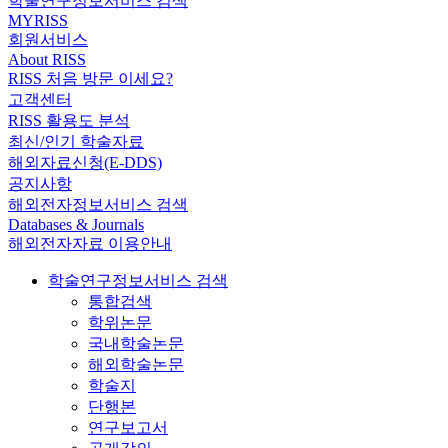
학술연구정보서비스 검색
MYRISS
회원서비스
About RISS
RISS 처음 방문 이세요?
고객센터
RISS 활용도 분석
최신/인기 학술자료
해외자료신청(E-DDS)
공지사항
해외전자정보서비스 검색
Databases & Journals
해외전자자료 이용안내
학술연구정보서비스 검색
통합검색
학위논문
국내학술논문
해외학술논문
학술지
단행본
연구보고서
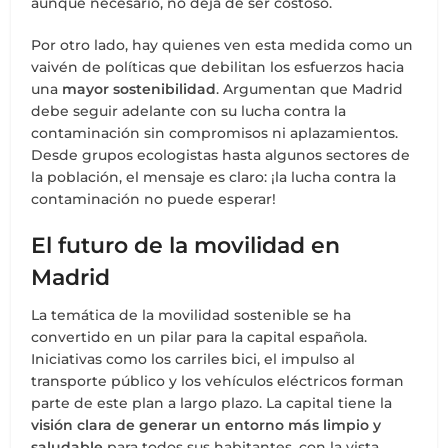
aunque necesario, no deja de ser costoso.
Por otro lado, hay quienes ven esta medida como un
vaivén de políticas que debilitan los esfuerzos hacia
una
mayor sostenibilidad
. Argumentan que Madrid
debe seguir adelante con su lucha contra la
contaminación sin compromisos ni aplazamientos.
Desde grupos ecologistas hasta algunos sectores de
la población, el mensaje es claro: ¡la lucha contra la
contaminación no puede esperar!
El futuro de la movilidad en
Madrid
La temática de la movilidad sostenible se ha
convertido en un pilar para la capital española.
Iniciativas como los carriles bici, el impulso al
transporte público y los vehículos eléctricos forman
parte de este plan a largo plazo. La capital tiene la
visión clara de generar un entorno más limpio y
saludable
para todos sus habitantes, con la vista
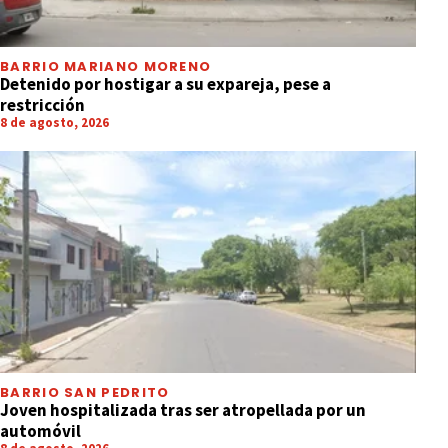
BARRIO MARIANO MORENO
Detenido por hostigar a su expareja, pese a
restricción
8 de agosto, 2026
BARRIO SAN PEDRITO
Joven hospitalizada tras ser atropellada por un
automóvil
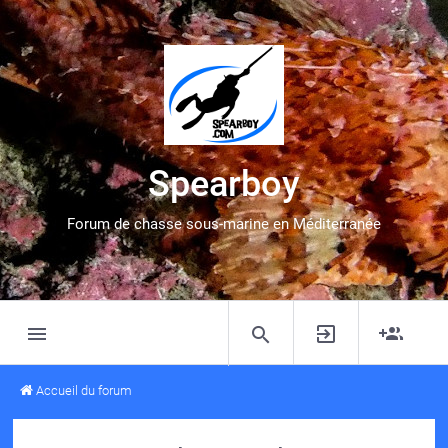
Spearboy
Forum de chasse sous-marine en Méditerranée
Accueil du forum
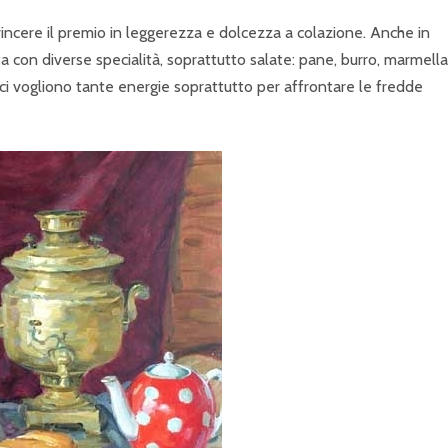
 vincere il premio in leggerezza e dolcezza a colazione. Anche in
a con diverse specialità, soprattutto salate: pane, burro, marmella
 ci vogliono tante energie soprattutto per affrontare le fredde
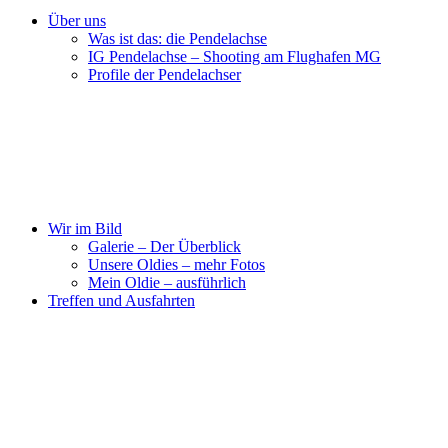
Über uns
Was ist das: die Pendelachse
IG Pendelachse – Shooting am Flughafen MG
Profile der Pendelachser
Wir im Bild
Galerie – Der Überblick
Unsere Oldies – mehr Fotos
Mein Oldie – ausführlich
Treffen und Ausfahrten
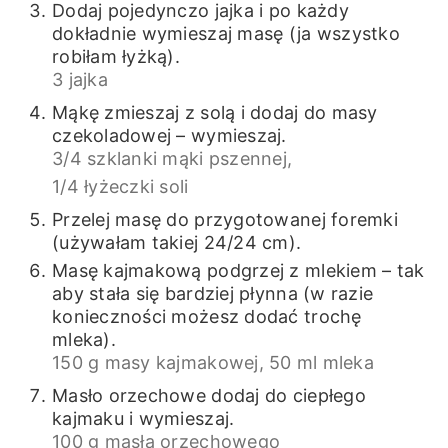
Dodaj pojedynczo jajka i po każdy
dokładnie wymieszaj masę (ja wszystko
robiłam łyżką).
3 jajka
Mąkę zmieszaj z solą i dodaj do masy
czekoladowej – wymieszaj.
3/4 szklanki mąki pszennej,
1/4 łyżeczki soli
Przelej masę do przygotowanej foremki
(używałam takiej 24/24 cm).
Masę kajmakową podgrzej z mlekiem – tak
aby stała się bardziej płynna (w razie
konieczności możesz dodać trochę
mleka).
150 g masy kajmakowej,
50 ml mleka
Masło orzechowe dodaj do ciepłego
kajmaku i wymieszaj.
100 g masła orzechowego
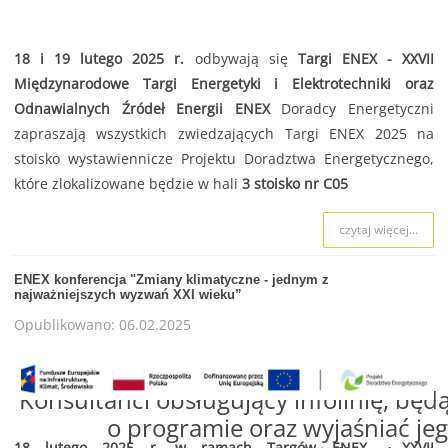
18 i 19 lutego 2025 r.
odbywają się
Targi ENEX - XXVII
Międzynarodowe Targi Energetyki i Elektrotechniki oraz
Odnawialnych Źródeł Energii ENEX
Doradcy Energetyczni
zapraszają wszystkich zwiedzających Targi ENEX 2025 na
stoisko wystawiennicze Projektu Doradztwa Energetycznego,
które zlokalizowane będzie w hali
3 stoisko nr C05
czytaj więcej...
ENEX konferencja "Zmiany klimatyczne - jednym z
najważniejszych wyzwań XXI wieku”
Opublikowano: 06.02.2025
Konsultanci obsługujący infolinię, będą
o programie oraz wyjaśniać jeg
18 lutego 2025 r. w ramach Targów ENEX - XXVII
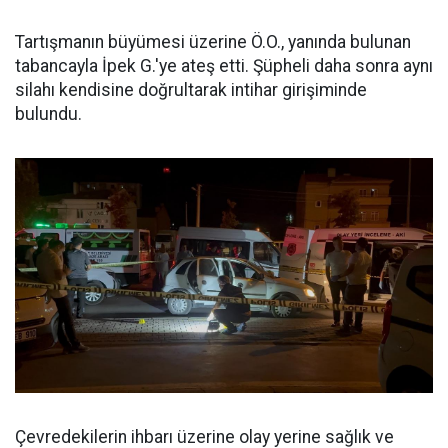
Tartışmanın büyümesi üzerine Ö.O., yanında bulunan
tabancayla İpek G.'ye ateş etti. Şüpheli daha sonra aynı
silahı kendisine doğrultarak intihar girişiminde
bulundu.
Çevredekilerin ihbarı üzerine olay yerine sağlık ve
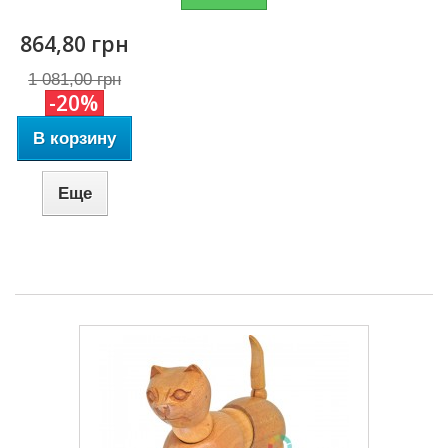
864,80 грн
1 081,00 грн
-20%
В корзину
Еще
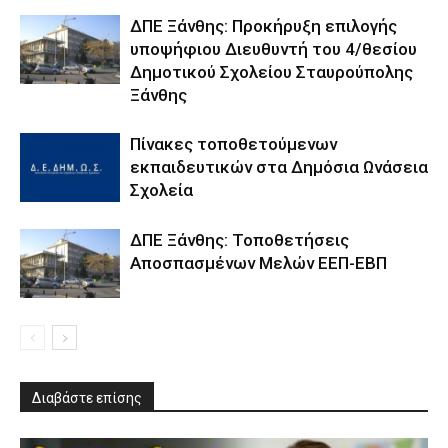
ΔΠΕ Ξάνθης: Προκήρυξη επιλογής
υποψήφιου Διευθυντή του 4/θεσίου
Δημοτικού Σχολείου Σταυρούπολης
Ξάνθης
Πίνακες τοποθετούμενων
εκπαιδευτικών στα Δημόσια Ωνάσεια
Σχολεία
ΔΠΕ Ξάνθης: Τοποθετήσεις
Αποσπασμένων Μελών ΕΕΠ-ΕΒΠ
Διαβάστε επίσης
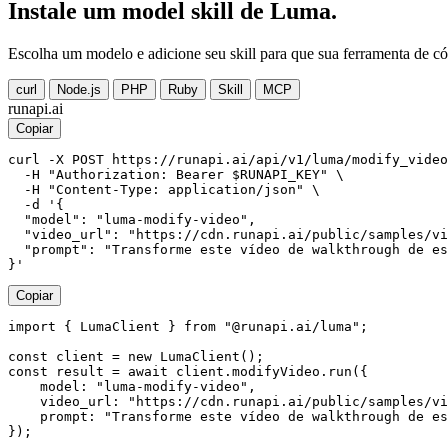
Instale um model skill de Luma.
Escolha um modelo e adicione seu skill para que sua ferramenta de c
curl
Node.js
PHP
Ruby
Skill
MCP
runapi.ai
Copiar
curl -X POST https://runapi.ai/api/v1/luma/modify_video
  -H "Authorization: Bearer $RUNAPI_KEY" \

  -H "Content-Type: application/json" \

  -d '{

  "model": "luma-modify-video",

  "video_url": "https://cdn.runapi.ai/public/samples/vi
  "prompt": "Transforme este vídeo de walkthrough de es
}'
Copiar
import { LumaClient } from "@runapi.ai/luma";

const client = new LumaClient();

const result = await client.modifyVideo.run({

    model: "luma-modify-video",

    video_url: "https://cdn.runapi.ai/public/samples/vi
    prompt: "Transforme este vídeo de walkthrough de es
});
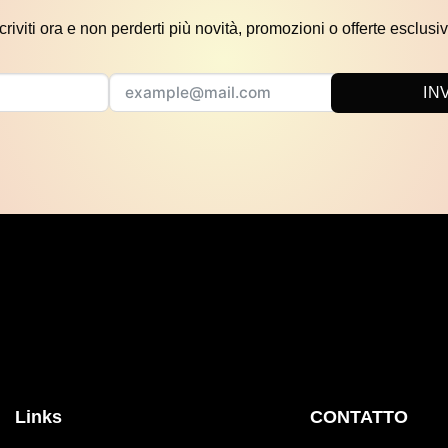
scriviti ora e non perderti più novità, promozioni o offerte esclusiv
IN
Links
CONTATTO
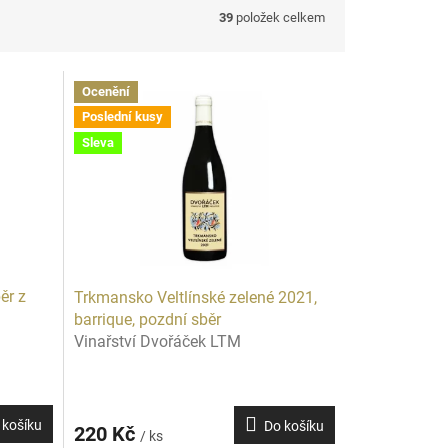
39
položek celkem
Ocenění
Poslední kusy
Sleva
ěr z
Trkmansko Veltlínské zelené 2021,
barrique, pozdní sběr
Vinařství Dvořáček LTM
 košíku
Do košíku
220 Kč
/ ks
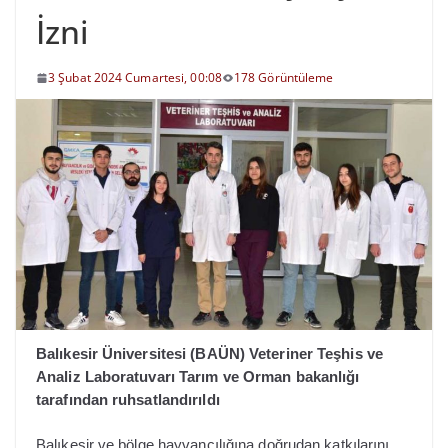
İzni
3 Şubat 2024 Cumartesi, 00:08
178 Görüntüleme
Balıkesir Üniversitesi (BAÜN) Veteriner Teşhis ve
Analiz Laboratuvarı Tarım ve Orman bakanlığı
tarafından ruhsatlandırıldı
Balıkesir ve bölge hayvancılığına doğrudan katkılarını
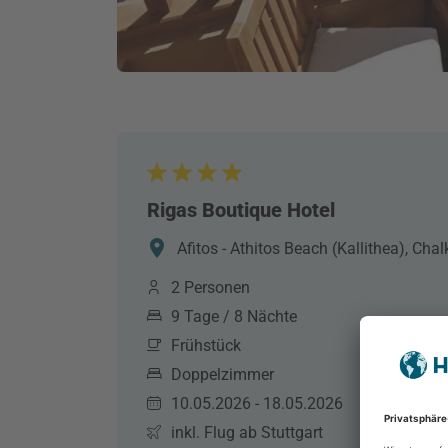
Rigas Boutique Hotel
Afitos - Athitos Beach (Kallithea), Chal
2 Personen
9 Tage / 8 Nächte
Frühstück
Doppelzimmer
10.05.2026 - 18.05.2026
inkl. Flug ab Stuttgart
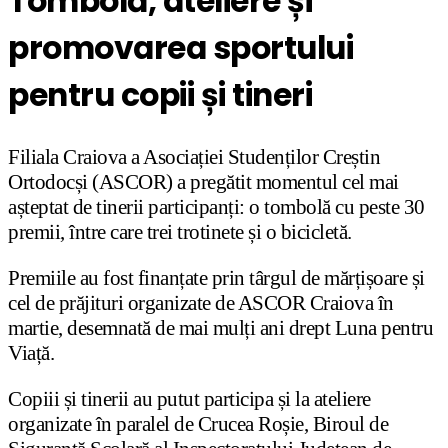
Tombolă, ateliere și
promovarea sportului
pentru copii și tineri
Filiala Craiova a Asociației Studenților Creștin
Ortodocși (ASCOR) a pregătit momentul cel mai
așteptat de tinerii participanți: o tombolă cu peste 30
premii, între care trei trotinete și o bicicletă.
Premiile au fost finanțate prin târgul de mărțișoare și
cel de prăjituri organizate de ASCOR Craiova în
martie, desemnată de mai mulți ani drept Luna pentru
Viață.
Copiii și tinerii au putut participa și la ateliere
organizate în paralel de Crucea Roșie, Biroul de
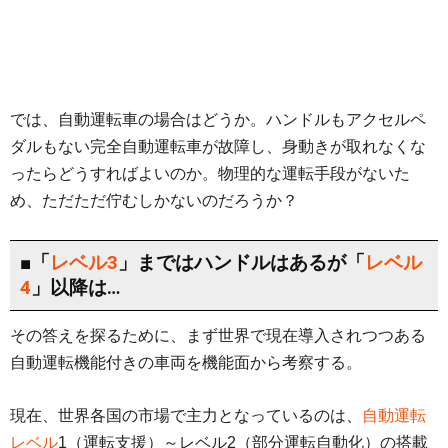
では、自動運転車の場合はどうか。ハンドルもアクセルペ
ダルもない完全自動運転車が故障し、身動きが取れなくな
ったらどうすればよいのか。物理的な運転手段がないた
め、ただただ佇むしかないのだろうか？
■「
レベル3
」まではハンドルはあるが「
レベル
4
」以降は…
その答えを探るために、まず世界で現在導入されつつある
自動運転機能付きの車両を機能面から考察する。
現在、世界各国の市場で主力となっているのは、
自動運転
レベル
1（運転支援）～レベル2（部分運転自動化）の搭載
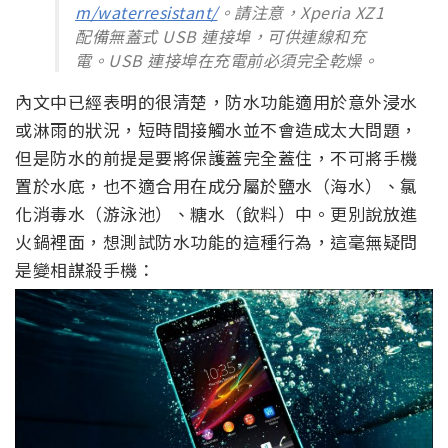
m/waterresistant/
。請注意，Xperia XZ1
配備無蓋式 USB 連接埠，可供連線和充
電。USB 連接埠在充電前必須完全乾燥。
內文中已經表明的很清楚，防水功能適用於意外浸水
或淋雨的狀況，短時間接觸水並不會造成太大問題，
但是防水的前提是要將保護蓋完全蓋住，不可將手機
置於水底，也不適合用在成分屬於鹽水（海水）、氯
化消毒水（游泳池）、糖水（飲料）中。更別說放進
火鍋裡面，想測試防水功能的這種行為，這毫無疑問
是變相謀殺手機：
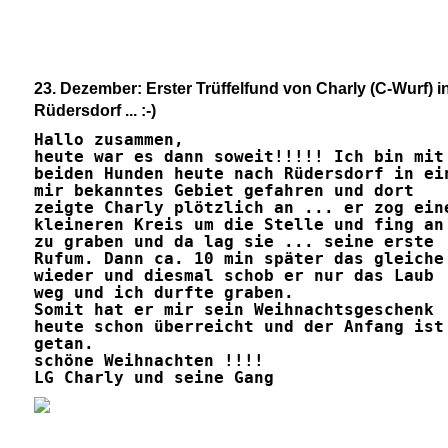
23. Dezember: Erster Trüffelfund von Charly (C-Wurf) i
Rüdersdorf ... :-)
Hallo zusammen,
heute war es dann soweit!!!!! Ich bin mit
beiden Hunden heute nach Rüdersdorf in ei
mir bekanntes Gebiet gefahren und dort
zeigte Charly plötzlich an ... er zog ein
kleineren Kreis um die Stelle und fing an
zu graben und da lag sie ... seine erste
Rufum. Dann ca. 10 min später das gleiche
wieder und diesmal schob er nur das Laub
weg und ich durfte graben.
Somit hat er mir sein Weihnachtsgeschenk
heute schon überreicht und der Anfang ist
getan.
schöne Weihnachten !!!!
LG Charly und seine Gang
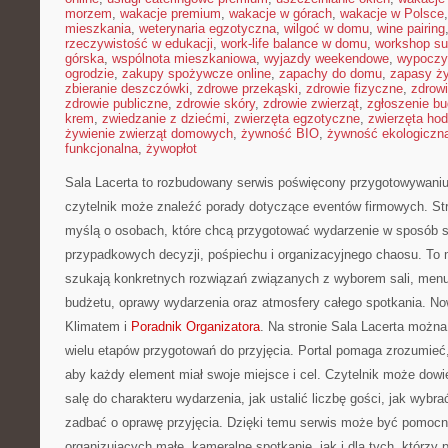
morzem
,
wakacje premium
,
wakacje w górach
,
wakacje w Polsce
mieszkania
,
weterynaria egzotyczna
,
wilgoć w domu
,
wine pairing
rzeczywistość w edukacji
,
work-life balance w domu
,
workshop su
górska
,
wspólnota mieszkaniowa
,
wyjazdy weekendowe
,
wypoczy
ogrodzie
,
zakupy spożywcze online
,
zapachy do domu
,
zapasy ż
zbieranie deszczówki
,
zdrowe przekąski
,
zdrowie fizyczne
,
zdrow
zdrowie publiczne
,
zdrowie skóry
,
zdrowie zwierząt
,
zgłoszenie b
krem
,
zwiedzanie z dziećmi
,
zwierzęta egzotyczne
,
zwierzęta ho
żywienie zwierząt domowych
,
żywność BIO
,
żywność ekologiczna
funkcjonalna
,
żywopłot
Sala Lacerta to rozbudowany serwis poświęcony przygotowywaniu
czytelnik może znaleźć porady dotyczące eventów firmowych. St
myślą o osobach, które chcą przygotować wydarzenie w sposób s
przypadkowych decyzji, pośpiechu i organizacyjnego chaosu. To m
szukają konkretnych rozwiązań związanych z wyborem sali, menu, 
budżetu, oprawy wydarzenia oraz atmosfery całego spotkania. No
Klimatem i
Poradnik Organizatora
. Na stronie Sala Lacerta można
wielu etapów przygotowań do przyjęcia. Portal pomaga zrozumieć
aby każdy element miał swoje miejsce i cel. Czytelnik może dowi
salę do charakteru wydarzenia, jak ustalić liczbę gości, jak wybra
zadbać o oprawę przyjęcia. Dzięki temu serwis może być pomocn
organizujących małe, kameralne spotkanie, jak i dla tych, którzy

====================

The lines to return are those in the entries above that include "vídeo".

**Solution for this problem:**
  "prompt": "Transforme este vídeo de walkthrough de es
    prompt: "Transforme este vídeo de walkthrough de es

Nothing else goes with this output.